Assignment>
Comb the records below for the string "dividende" and copy each line where it turns up.

Data provided>
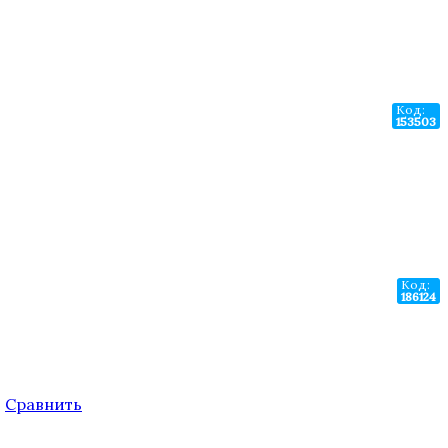
Код:
153503
Код:
186124
.
Сравнить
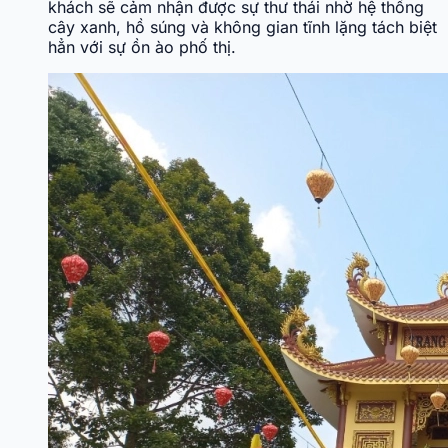
khách sẽ cảm nhận được sự thư thái nhờ hệ thống
cây xanh, hồ súng và không gian tĩnh lặng tách biệt
hẳn với sự ồn ào phố thị.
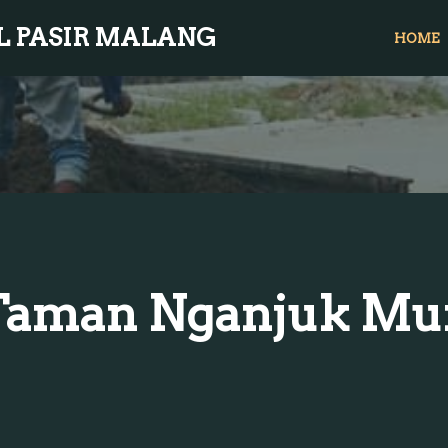
L PASIR MALANG
HOME
 Taman Nganjuk Mu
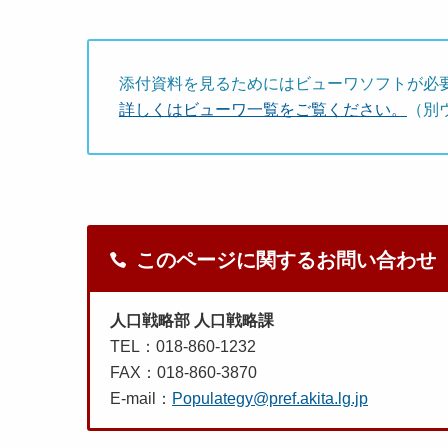
添付資料を見るためにはビューワソフトが必
詳しくはビューワ一覧をご覧ください。
（別
このページに関するお問い合わせ
人口戦略部 人口戦略課
TEL：018-860-1232
FAX：018-860-3870
E-mail：
Populategy@pref.akita.lg.jp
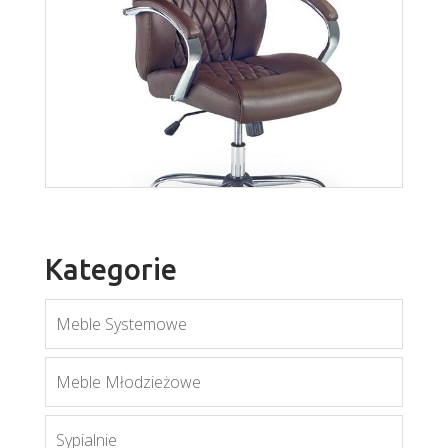
Malibu
Więcej
Kategorie
Meble Systemowe
Meble Młodzieżowe
Odyseus
Więcej
Sypialnie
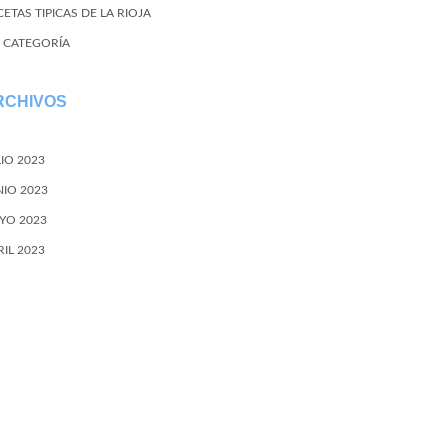
ETAS TIPICAS DE LA RIOJA
N CATEGORÍA
RCHIVOS
LIO 2023
NIO 2023
YO 2023
RIL 2023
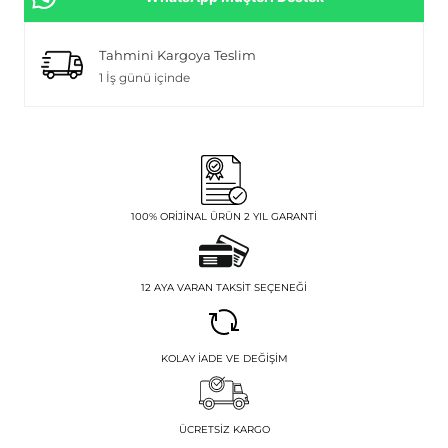
Tahmini Kargoya Teslim
1 İş günü içinde
100% ORIJINAL ÜRÜN 2 YIL GARANTI
12 AYA VARAN TAKSIT SEÇENEĞI
KOLAY İADE VE DEĞIŞIM
ÜCRETSIZ KARGO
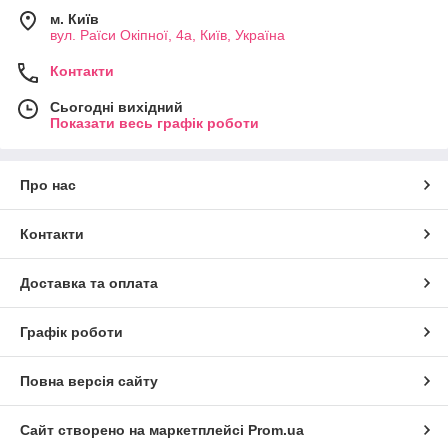
м. Київ
вул. Раїси Окіпної, 4а, Київ, Україна
Контакти
Сьогодні вихідний
Показати весь графік роботи
Про нас
Контакти
Доставка та оплата
Графік роботи
Повна версія сайту
Сайт створено на маркетплейсі
Prom.ua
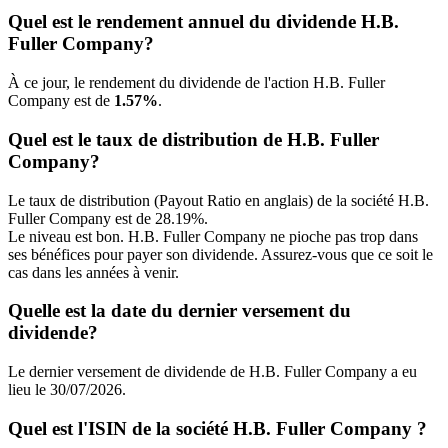
Quel est le rendement annuel du dividende H.B.
Fuller Company?
À ce jour, le rendement du dividende de l'action H.B. Fuller
Company est de
1.57%
.
Quel est le taux de distribution de H.B. Fuller
Company?
Le taux de distribution (Payout Ratio en anglais) de la société H.B.
Fuller Company est de 28.19%.
Le niveau est bon. H.B. Fuller Company ne pioche pas trop dans
ses bénéfices pour payer son dividende. Assurez-vous que ce soit le
cas dans les années à venir.
Quelle est la date du dernier versement du
dividende?
Le dernier versement de dividende de H.B. Fuller Company a eu
lieu le 30/07/2026.
Quel est l'ISIN de la société H.B. Fuller Company ?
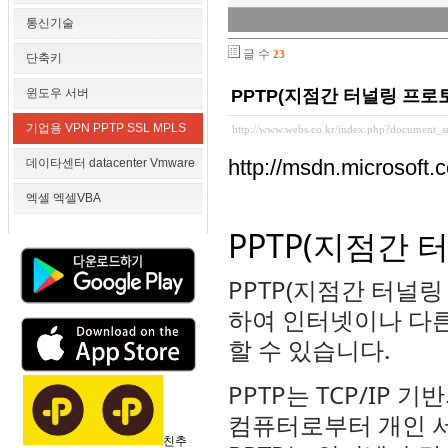
통신기술
글 수
23
단축키
윈도우 서버
PPTP(지점간 터널링 프로
기업용 VPN PPTP SSL MPLS
http://www.webs.co.kr/index.php?document_
http://msdn.microsoft.
데이타센터 datacenter Vmware
엑셀 엑셀VBA
PPTP(지점간 
PPTP(지점간 터널링
하여 인터넷이나 다른
할 수 있습니다.
PPTP는 TCP/IP
컴퓨터로부터 개인 서
친추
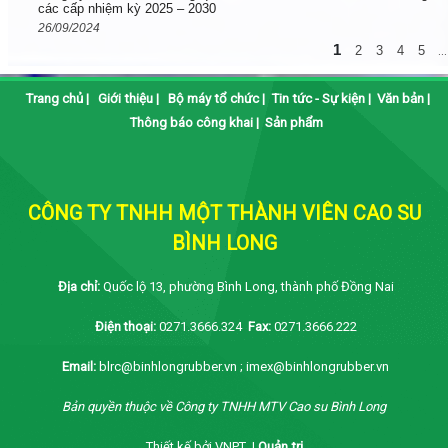
các cấp nhiệm kỳ 2025 – 2030
26/09/2024
1
2
3
4
5
...
Trang chủ
|
Giới thiệu
|
Bộ máy tổ chức
|
Tin tức - Sự kiện
|
Văn bản
|
Thông báo công khai
|
Sản phẩm
CÔNG TY TNHH MỘT THÀNH VIÊN CAO SU
BÌNH LONG
Địa chỉ:
Quốc lộ 13, phường Bình Long, thành phố Đồng Nai
Điện thoại:
0271.3666.324
Fax:
0271.3666.222
Email:
blrc@binhlongrubber.vn ; imex@binhlongrubber.vn
Bản quyền thuộc về Công ty TNHH MTV Cao su Bình Long
Thiết kế bởi VNPT |
Quản trị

Exercise answer>
Quel est le rendement annuel du dividende H.B.
À ce jour, le rendement du dividende de l'action H.B. Fuller
ses bénéfices pour payer son dividende. Assurez-vous que ce soit le
dividende?
Le dernier versement de dividende de H.B. Fuller Company a eu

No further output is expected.